David, the Bubble Boy
With the permission of David's parents, I introduced a resolution in the House of Representatives asking the President to award David the Presidential Medal of Freedom, our nation's highest civilian honor. It received more than 100 additional co-sponsors before the adjournment of the 98th Congress. Because I strongly feel that David deserves recognition for his immeasurable contributions to medicine and humanity, I am reintroducing the resolution in the coming Congress. By passing such a resolution, we express our wish to David's family that his sacrifices and his courage will not be forgotten. I urge all citizens to contact their congressmen and ask them to become co-sponsors.
Cong. Mickey Leland (D-Texas)
Washington, D.C.

This Houston Oiler and his wife were quite honored to find out that our team had a fan like David. We only wish he knew what fans he had in us. To find anyone who has that much strength and courage is rare, but to find it in a child is truly remarkable. David will always be in our hearts.
Carter and Carolyn Hartwig
Missouri City, Texas

Carter Hartwig is a defensive back for the Oilers.—ED.

Martin Galvin
Maybe the British should get out of Northern Ireland and let the folks there slug it out among themselves. But as a supporter of the IRA, Martin Galvin, even though he may never have fired a shot himself, is nothing more than a terrorist like his IRA buddies. Every time a death occurs as a result of IRA hit-and-run violence, Galvin aids in the tragic, bloody act. Whether it be shoppers in a store, innocents walking down the street or Margaret Thatcher's fellow guests at a hotel in Brighton, Galvin is right there, helping to light the fuse.
Kevin R. Young
Victoria, Texas

Picks & Pans
Please stick to covering the flavor of the month and leave our rock 'n' roll legends alone. After years of eating the sterile pablum dished out by the Donnas, Olivias and Dianas that you regularly fawn over, you couldn't help but prefer Dionne Warwick's tasteful crooning to the joyful exuberance and unrestrained belting of the Shirelles. The fact that the Shirelles never followed Warwick and Ross down the Copacabana trail to PEOPLE'S white-bread respectability is the very reason that they've been able to hold their audience for 25 years without the extensive coverage that selling out would have provided.
Catherine D. Santamaria
New York City

Park Estep
We have a judicial system second to none; in Park Estep's case, however, that system has failed.
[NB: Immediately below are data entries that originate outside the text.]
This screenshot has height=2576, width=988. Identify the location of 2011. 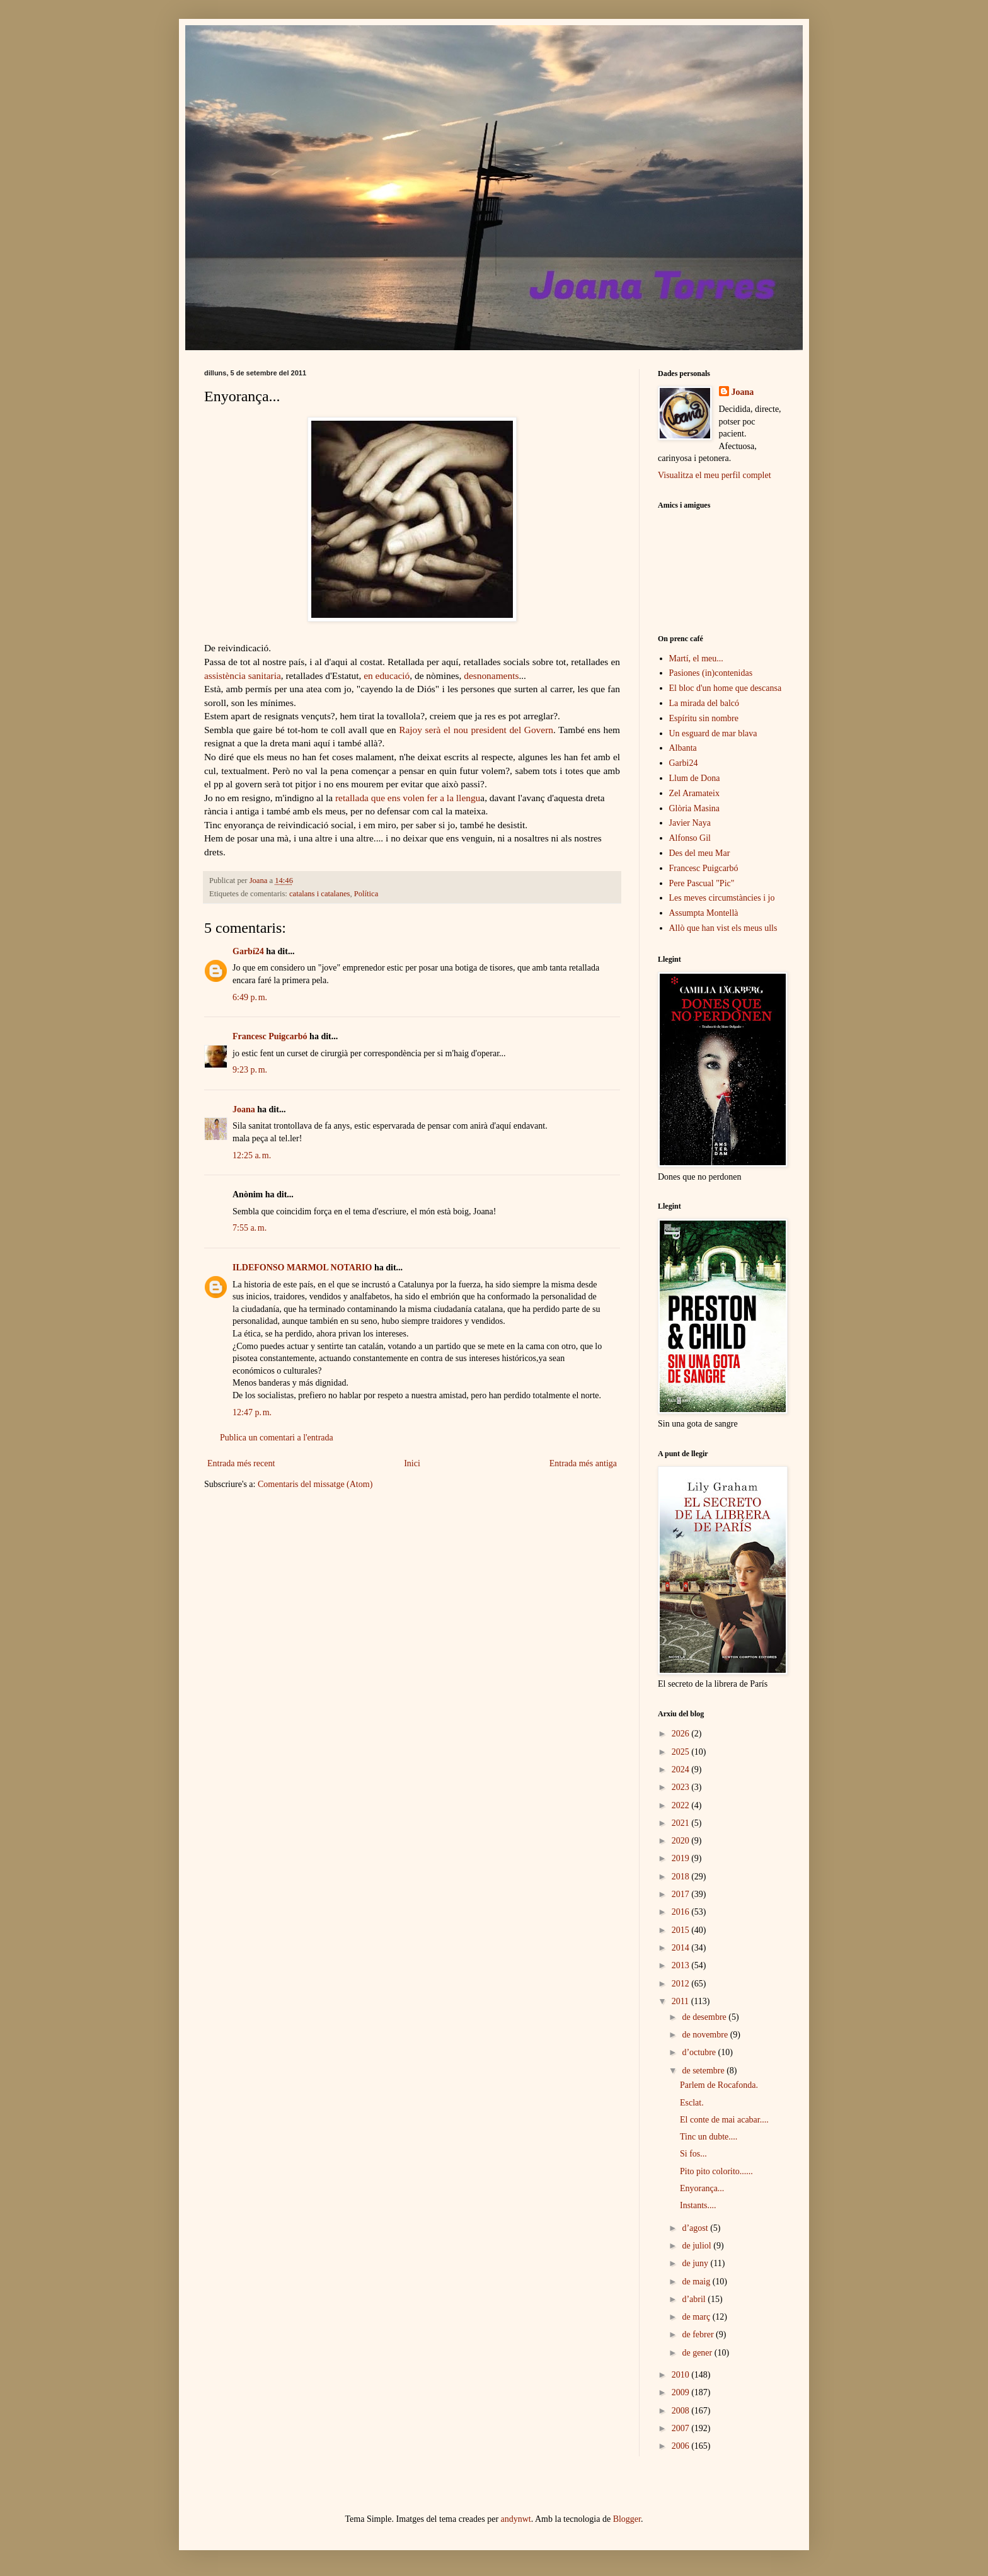
(681, 2001).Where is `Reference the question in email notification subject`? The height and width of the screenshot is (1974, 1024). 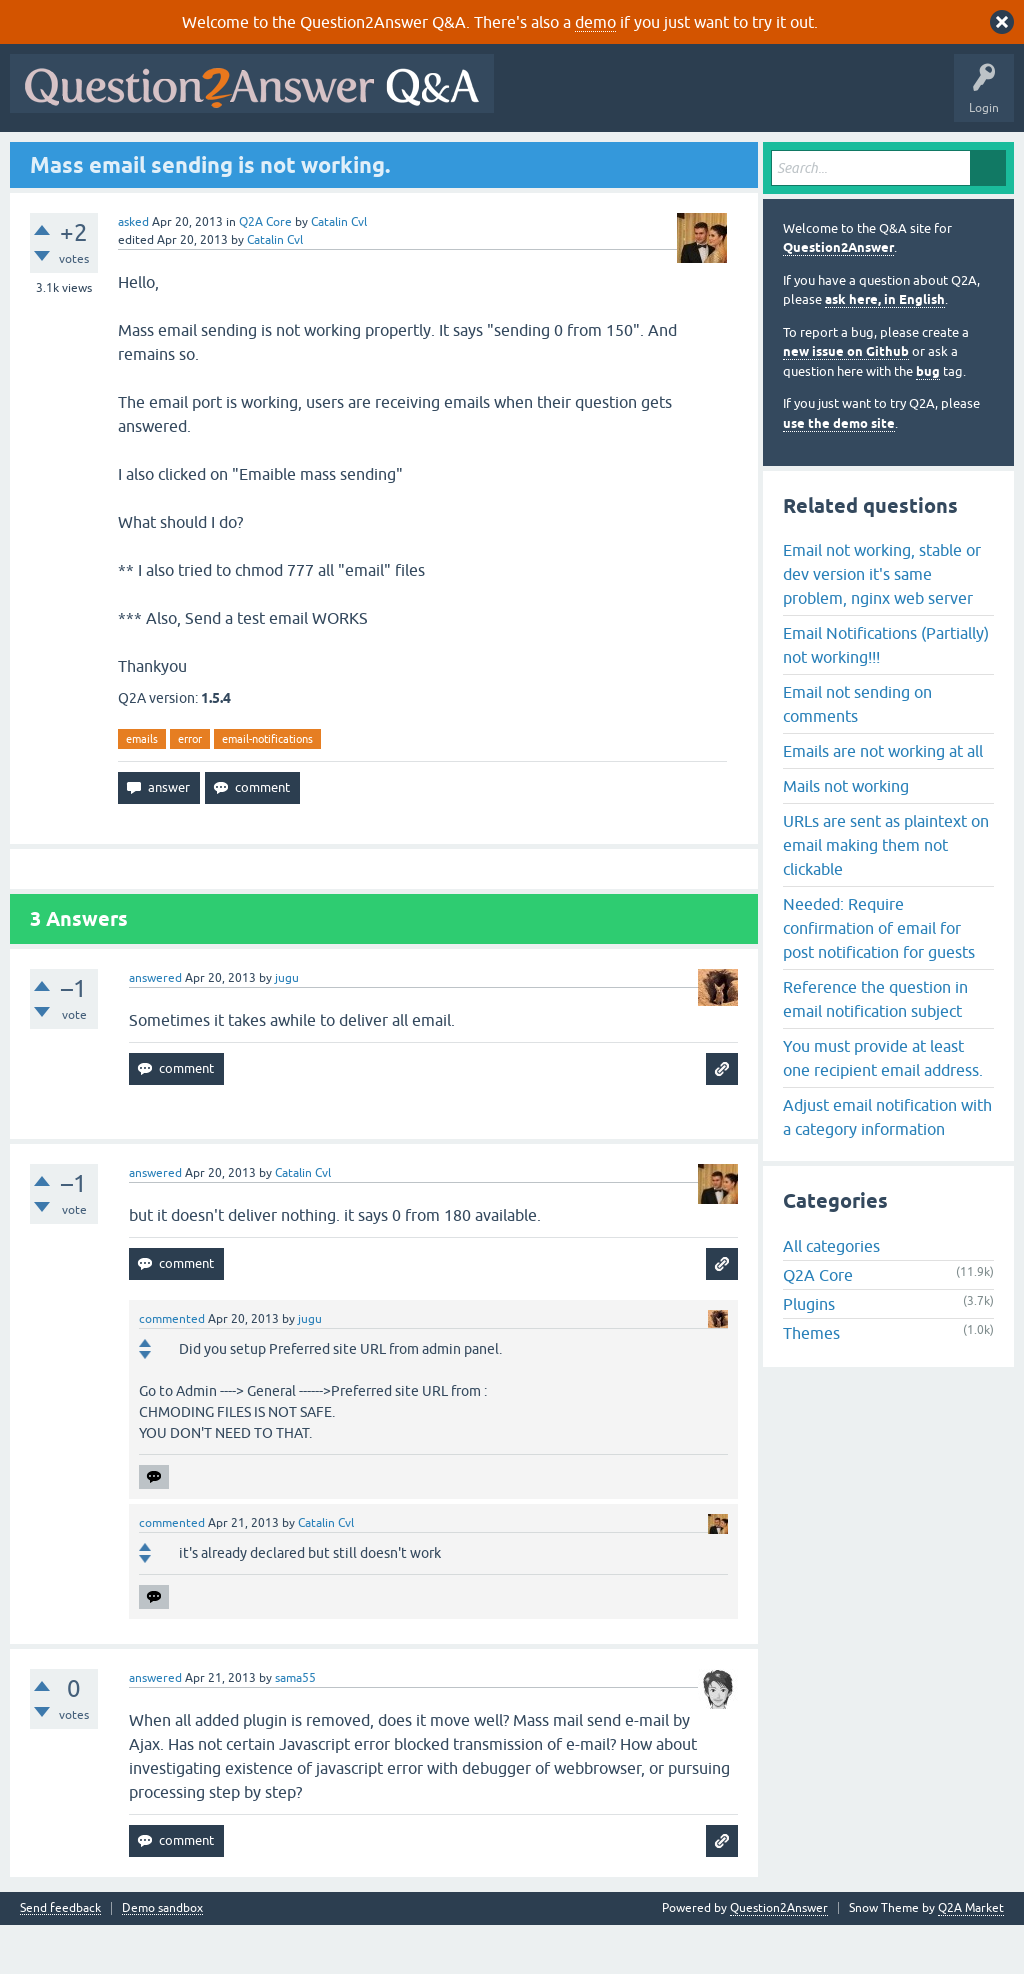 Reference the question in email notification subject is located at coordinates (875, 1047).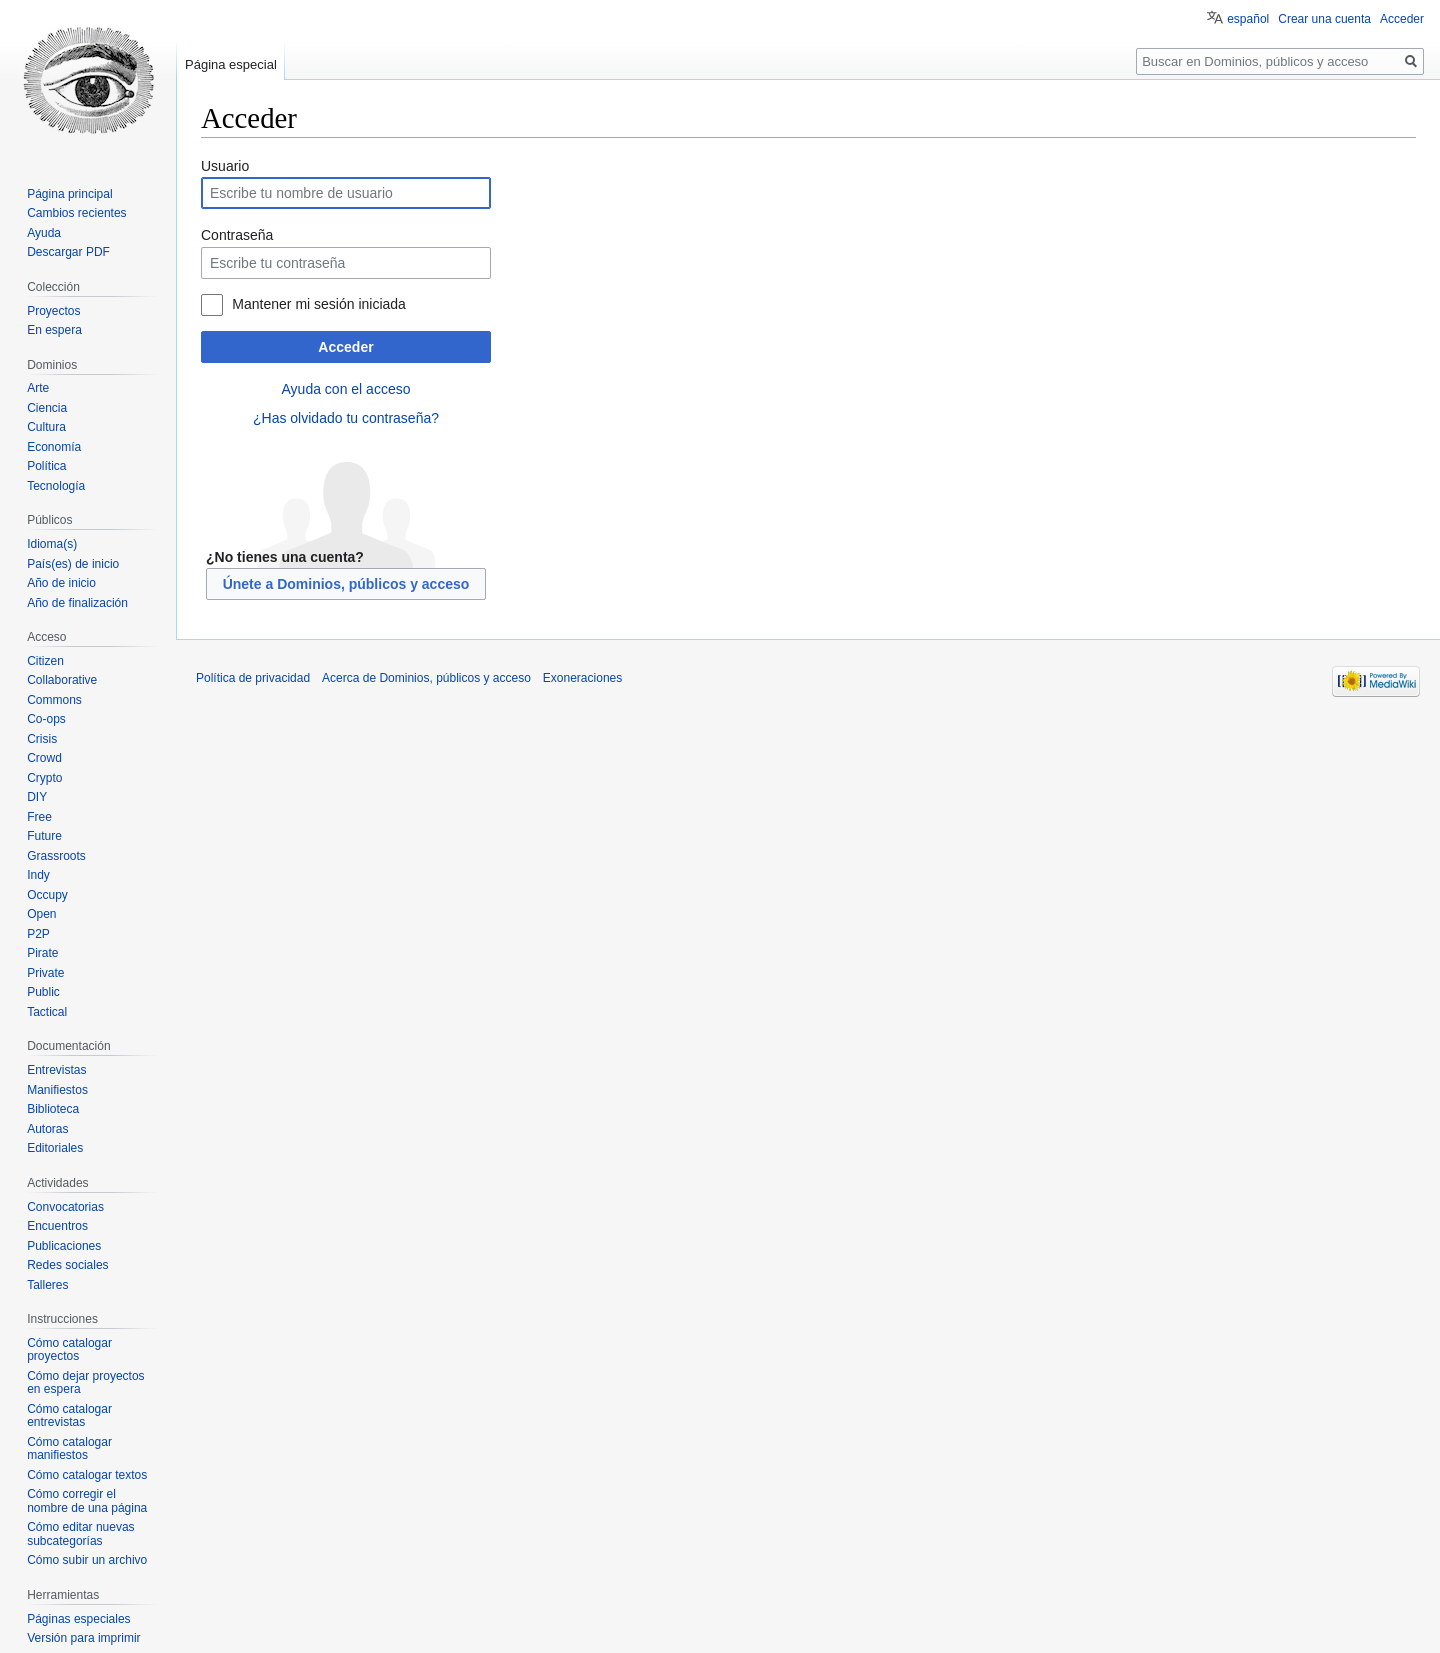 The width and height of the screenshot is (1440, 1653). What do you see at coordinates (62, 680) in the screenshot?
I see `Collaborative` at bounding box center [62, 680].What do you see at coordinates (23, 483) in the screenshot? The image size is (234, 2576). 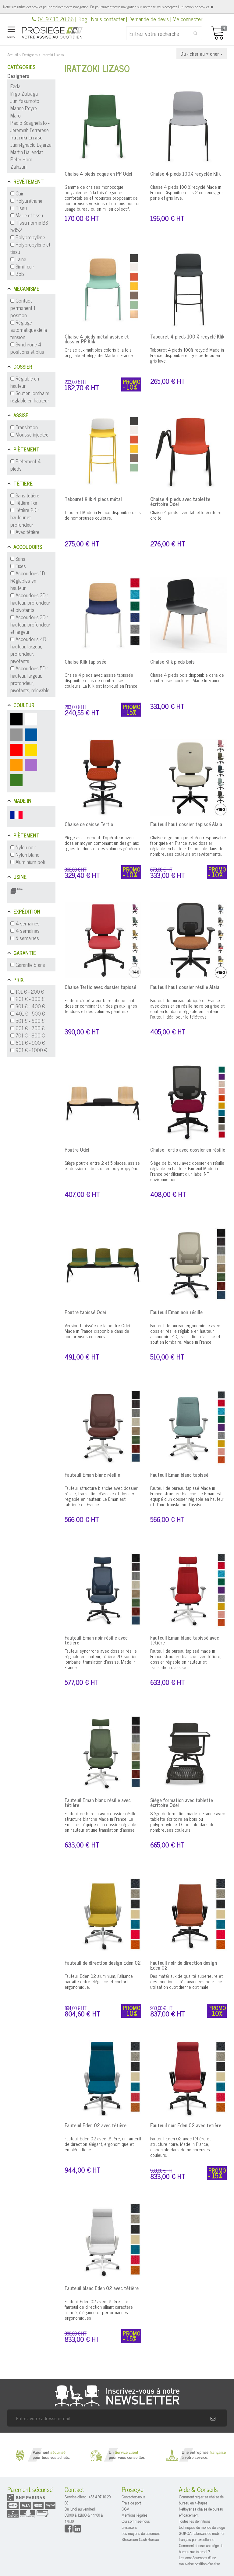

If Mr. Estep has spent 10 years in jail for a murder committed by another man, then the system should beg his forgiveness, release him immediately and compensate him for the years of lost freedom and the humiliation he has suffered. Instead, DA Bob Russel was apparently unwilling to admit that a mistake had been made, because he was in the middle of a reelection campaign. Good luck, Mr. Estep, in your struggle against the blind political ambition that has taken priority over your civil liberties.
Alan E. Karp
Fort Lauderdale, Fla.

Bob Russel lost his campaign for District Attorney of El Paso County, Colo. He was defeated by a margin of 55 to 45 percent in a contest with Barney luppa, Democrat and former public defender. A hearing on Park Estep's motion for a new trial is set for Jan. 14.—ED.